Note also that at the top of the Help page it reads ‘read.table {utils}’. This means that the function read.table()
is part of the ‘utils’ package. There are several packages that are part of every R install. The most important of which are ‘base’, ‘utils’, ‘stats’, and ‘graphics’. Additional packages can be installed from CRAN using the command install.packages("<package_name>")
, or clicking the Packages tab in RStudio. Packages still need to be loaded to be used, however. This is done using the library(<package_name>)
(quotes optional).
The reason we are talking about packages here is that RStudio likes to use the ‘readr’ package to read in flatfiles. Let’s use the ‘Import Dataset’ button on the Environment pane. Choose ‘From CSV’ and then ‘Browse…’. Select and open the ‘MTcars.txt’ file.
RStudio gives us a preview of what is going to be read in. The readr package is an excellent package… but here, we have a problem. Where read.csv()
worked perfectly, read_csv()
is not going to. What are some possible solutions?
library(readr)
MTcars <- read_csv("<filepath>/MTcars.txt")
head(MTcars)
str(MTcars)
Running str()
on both MTcars
and MT
(or MT2
), we can see there are some differences (besides our row names work around). What are they?
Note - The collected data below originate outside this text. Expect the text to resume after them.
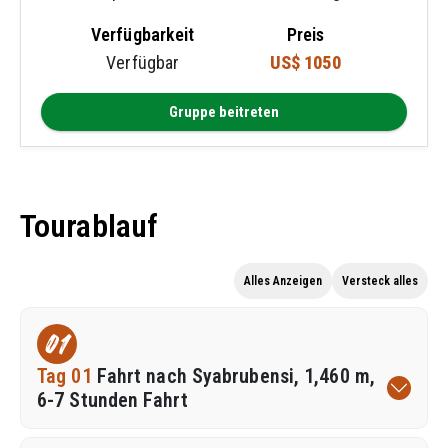
Verfügbarkeit
Preis
Verfügbar
US$ 1050
Gruppe beitreten
Tourablauf
Alles Anzeigen
Versteck alles
01
Tag 01
Fahrt nach Syabrubensi, 1,460 m,
6-7 Stunden Fahrt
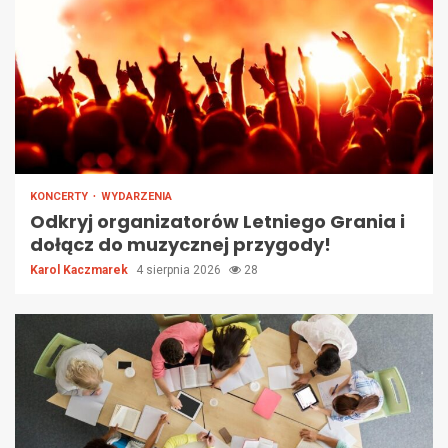
KONCERTY
WYDARZENIA
Odkryj organizatorów Letniego Grania i
dołącz do muzycznej przygody!
Karol Kaczmarek
4 sierpnia 2026
28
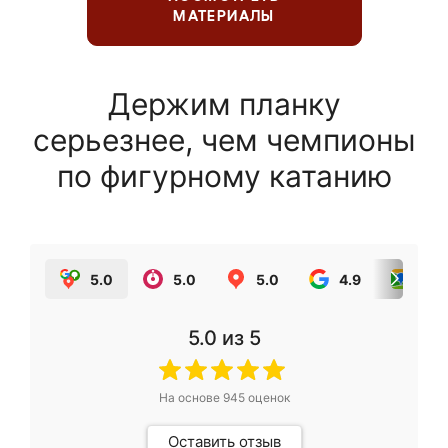
МАТЕРИАЛЫ
Держим планку
серьезнее, чем чемпионы
по фигурному катанию
5.0
5.0
5.0
4.9
5.0
5.0
из 5
На основе
945
оценок
Оставить отзыв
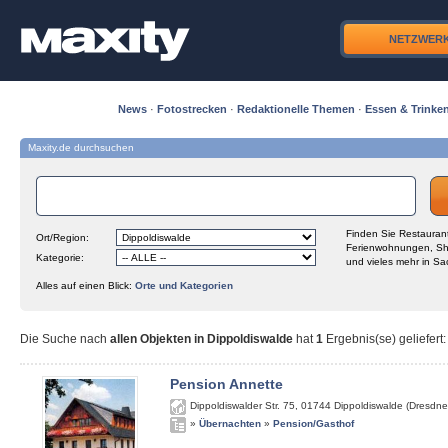
NETZWER
News
·
Fotostrecken
·
Redaktionelle Themen
·
Essen & Trinke
Maxity.de durchsuchen
Finden Sie Restaurant
Ort/Region:
Ferienwohnungen, Sh
Kategorie:
und vieles mehr in Sa
Alles auf einen Blick:
Orte und Kategorien
Die Suche nach
allen Objekten in Dippoldiswalde
hat
1
Ergebnis(se) geliefert
:
Pension Annette
Dippoldiswalder Str. 75
,
01744
Dippoldiswalde (Dresdne
»
Übernachten
»
Pension/Gasthof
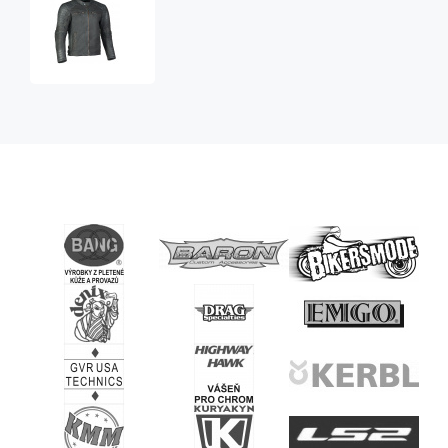
pánská
kožená
moto
bunda
Hurricane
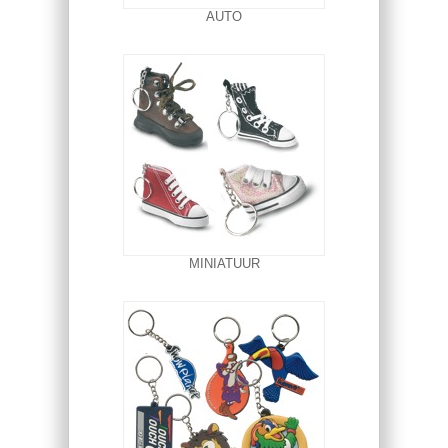
AUTO
MINIATUUR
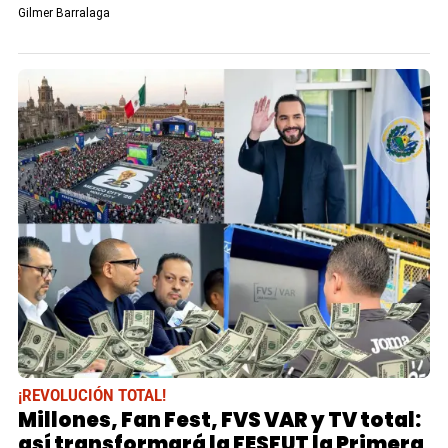
Gilmer Barralaga
¡REVOLUCIÓN TOTAL!
Millones, Fan Fest, FVS VAR y TV total:
así transformará la FESFUT la Primera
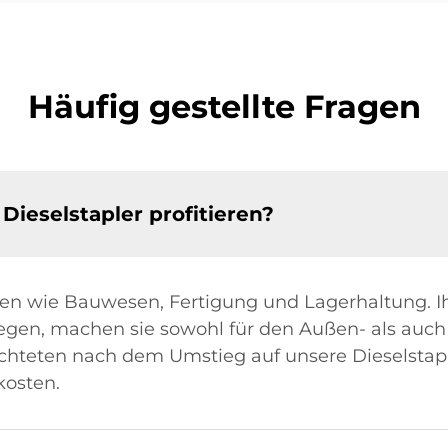
Häufig gestellte Fragen
ieselstapler profitieren?
chen wie Bauwesen, Fertigung und Lagerhaltung. I
egen, machen sie sowohl für den Außen- als auch
chteten nach dem Umstieg auf unsere Dieselstapl
kosten.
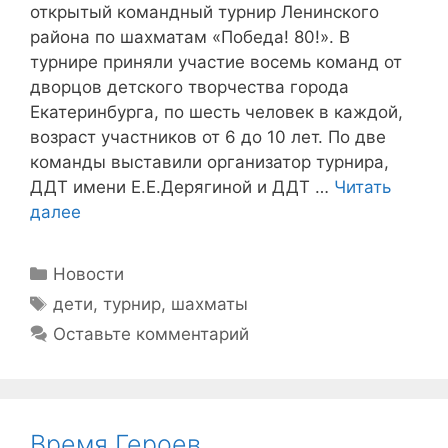
открытый командный турнир Ленинского
района по шахматам «Победа! 80!». В
турнире приняли участие восемь команд от
дворцов детского творчества города
Екатеринбурга, по шесть человек в каждой,
возраст участников от 6 до 10 лет. По две
команды выставили организатор турнира,
ДДТ имени Е.Е.Дерягиной и ДДТ …
Читать
далее
Рубрики
Новости
Метки
дети
,
турнир
,
шахматы
Оставьте комментарий
Время Героев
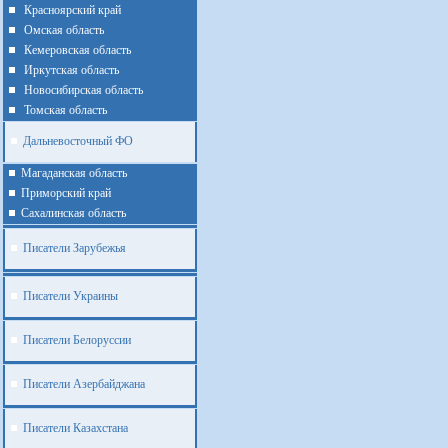
Красноярский край
Омская область
Кемеровская область
Иркутская область
Новосибирская область
Томская область
Дальневосточный ФО
Магаданская область
Приморский край
Cахалинская область
Писатели Зарубежья
Писатели Украины
Писатели Белоруссии
Писатели Азербайджана
Писатели Казахстана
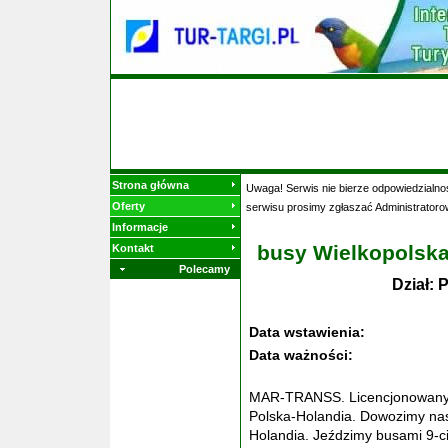
Strona główna
Uwaga! Serwis nie bierze odpowiedzialnoś
Oferty
serwisu prosimy zgłaszać Administratoro
Informacje
busy Wielkopolska 
Kontakt
Polecamy
Dział:
Data wstawienia:
Data ważności:
MAR-TRANSS. Licencjonowany 
Polska-Holandia. Dowozimy nas
Holandia. Jeździmy busami 9-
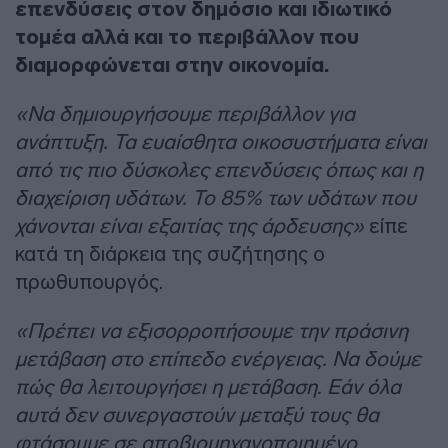
επενδύσεις στον δημόσιο και ιδιωτικό
τομέα αλλά και το περιβάλλον που
διαμορφώνεται στην οικονομία.
«Να δημιουργήσουμε περιβάλλον για
ανάπτυξη. Τα ευαίσθητα οικοσυστήματα είναι
από τις πιο δύσκολες επενδύσεις όπως και η
διαχείριση υδάτων. Το 85% των υδάτων που
χάνονται είναι εξαιτίας της άρδευσης»
είπε
κατά τη διάρκεια της συζήτησης ο
πρωθυπουργός.
«Πρέπει να εξισορροπήσουμε την πράσινη
μετάβαση στο επίπεδο ενέργειας. Να δούμε
πώς θα λειτουργήσει η μετάβαση. Εάν όλα
αυτά δεν συνεργαστούν μεταξύ τους θα
φτάσουμε σε αποβιομηχανοποιημένο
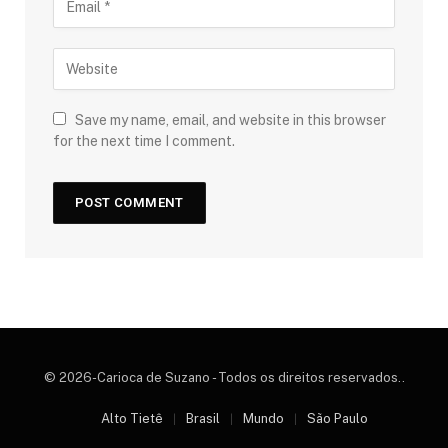
Save my name, email, and website in this browser
for the next time I comment.
© 2026-Carioca de Suzano - Todos os direitos reservados..
Alto Tietê
Brasil
Mundo
São Paulo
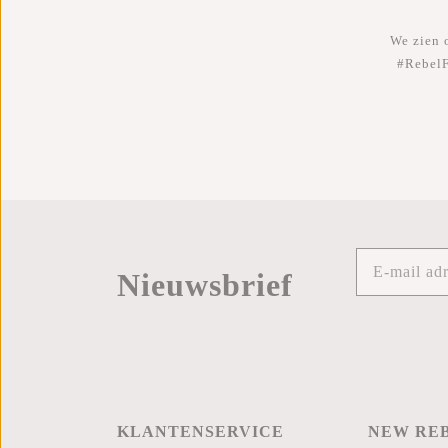
We zien o
#RebelF
Nieuwsbrief
KLANTENSERVICE
NEW RE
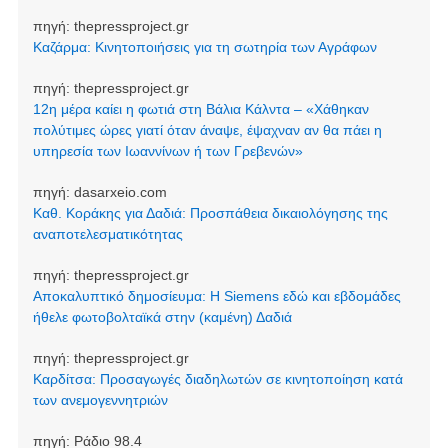
πηγή:
thepressproject.gr
Καζάρμα: Κινητοποιήσεις για τη σωτηρία των Αγράφων
πηγή:
thepressproject.gr
12η μέρα καίει η φωτιά στη Βάλια Κάλντα – «Χάθηκαν
πολύτιμες ώρες γιατί όταν άναψε, έψαχναν αν θα πάει η
υπηρεσία των Ιωαννίνων ή των Γρεβενών»
πηγή:
dasarxeio.com
Καθ. Κοράκης για Δαδιά: Προσπάθεια δικαιολόγησης της
αναποτελεσματικότητας
πηγή:
thepressproject.gr
Αποκαλυπτικό δημοσίευμα: Η Siemens εδώ και εβδομάδες
ήθελε φωτοβολταϊκά στην (καμένη) Δαδιά
πηγή:
thepressproject.gr
Καρδίτσα: Προσαγωγές διαδηλωτών σε κινητοποίηση κατά
των ανεμογεννητριών
πηγή:
Ράδιο 98.4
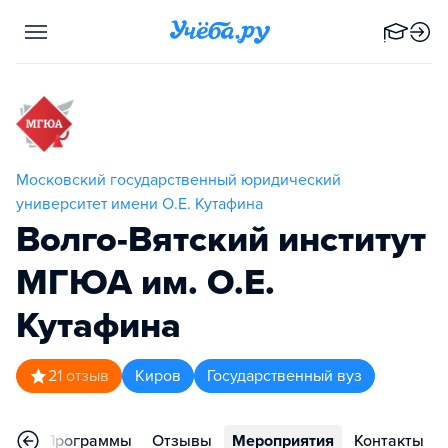
Московский государственный юридический
университет имени О.Е. Кутафина
Волго-Вятский институт
МГЮА им. О.Е.
Кутафина
2
1
отзыв
Киров
Государственный вуз
ное
Программы
Отзывы
Мероприятия
Контакты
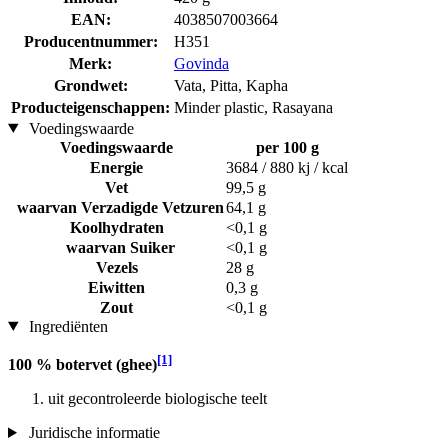
EAN:
4038507003664
Producentnummer:
H351
Merk:
Govinda
Grondwet:
Vata, Pitta, Kapha
Producteigenschappen:
Minder plastic, Rasayana
Voedingswaarde
Voedingswaarde
per 100 g
Energie
3684 / 880 kj / kcal
Vet
99,5 g
waarvan Verzadigde Vetzuren
64,1 g
Koolhydraten
<0,1 g
waarvan Suiker
<0,1 g
Vezels
28 g
Eiwitten
0,3 g
Zout
<0,1 g
Ingrediënten
[1]
100 % botervet (ghee)
uit gecontroleerde biologische teelt
Juridische informatie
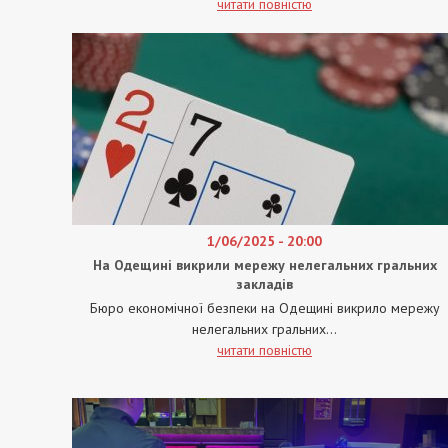
читати повністю
1/06/2025 - 20:00
На Одещині викрили мережу нелегальних гральних
закладів
Бюро економічної безпеки на Одещині викрило мережу
нелегальних гральних...
читати повністю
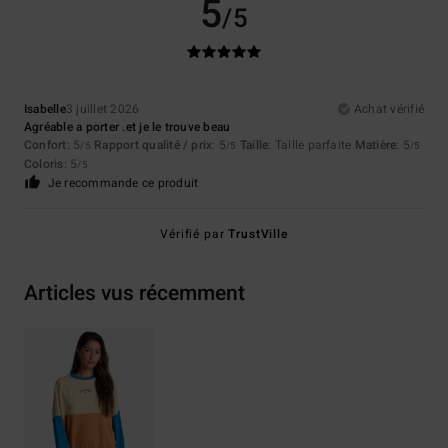
5
/5
Isabelle
3 juillet 2026
Achat vérifié
Agréable a porter .et je le trouve beau
Confort
: 5
Rapport qualité / prix
: 5
Taille
: Taille parfaite
Matière
: 5
/5
/5
/5
Coloris
: 5
/5
Je recommande ce produit
Vérifié par
TrustVille
Articles vus récemment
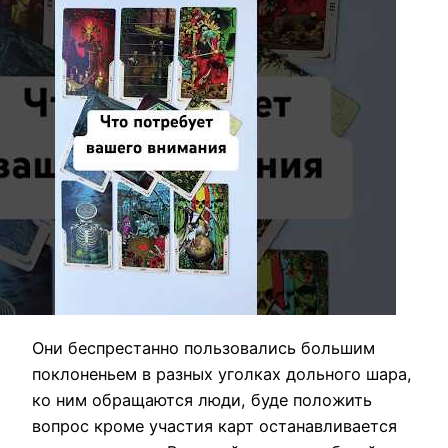
Они беспрестанно пользовались большим
поклоненьем в разных уголках дольного шара,
ко ним обращаются люди, буде положить
вопрос кроме участия карт останавливается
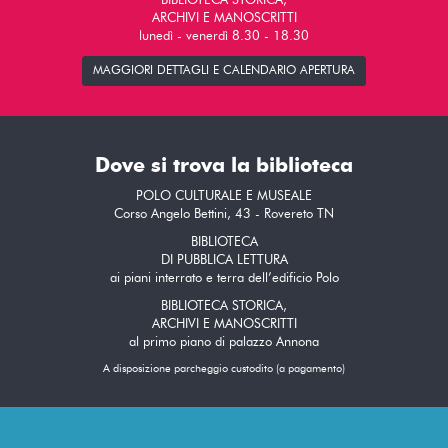
BIBLIOTECA STORICA,
ARCHIVI E MANOSCRITTI
lunedì - venerdì 8.30 - 18.30
MAGGIORI DETTAGLI E CALENDARIO APERTURA
Dove si trova la biblioteca
POLO CULTURALE E MUSEALE
Corso Angelo Bettini, 43 - Rovereto TN
BIBLIOTECA
DI PUBBLICA LETTURA
ai piani interrato e terra dell’edificio Polo
BIBLIOTECA STORICA,
ARCHIVI E MANOSCRITTI
al primo piano di palazzo Annona
A disposizione parcheggio custodito (a pagamento)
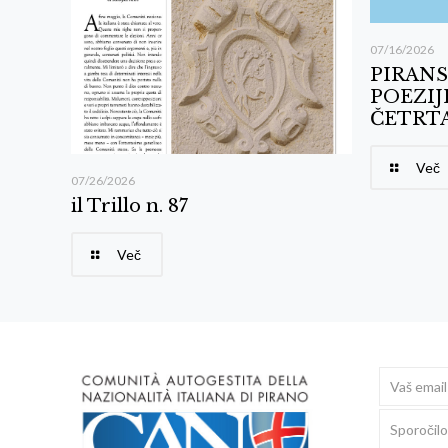
07/16/2026
PIRANS
POEZIJ
ČETRTA
Več
07/26/2026
il Trillo n. 87
Več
We had problems because of row names. Row names were a bad feature. They should be an additional data column instead. Packages like readr and readxl are more consistent and often much faster than some of the base functionality in R. That said, I use both ‘read.csv()’ and ‘read_csv()’ to read in data. Loading and using different packages is a necessary thing to do.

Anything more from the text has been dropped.